_Task details:_ An exact copy of every record below is needed, with the pictures left out.

╭─ Study material

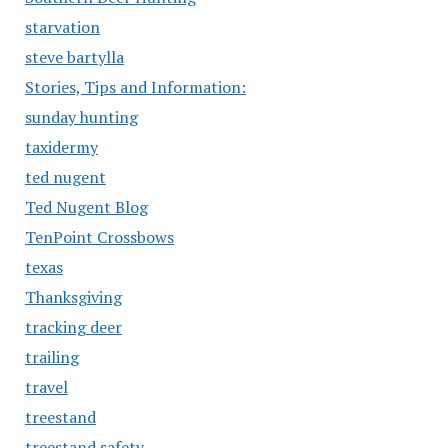
starvation
steve bartylla
Stories, Tips and Information:
sunday hunting
taxidermy
ted nugent
Ted Nugent Blog
TenPoint Crossbows
texas
Thanksgiving
tracking deer
trailing
travel
treestand
treestand safety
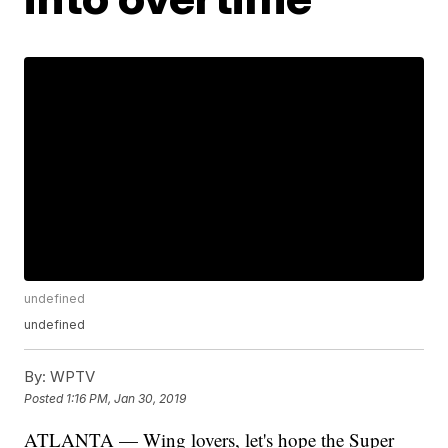
undefined
undefined
By:
WPTV
Posted
1:16 PM, Jan 30, 2019
ATLANTA — Wing lovers, let's hope the Super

╰─

_Output of the task:_
starvation
steve bartylla
Stories, Tips and Information:
sunday hunting
taxidermy
ted nugent
Ted Nugent Blog
TenPoint Crossbows
texas
Thanksgiving
tracking deer
trailing
travel
treestand
treestand safety
undefined
undefined
By:
WPTV
Posted
1:16 PM, Jan 30, 2019
ATLANTA — Wing lovers, let's hope the Super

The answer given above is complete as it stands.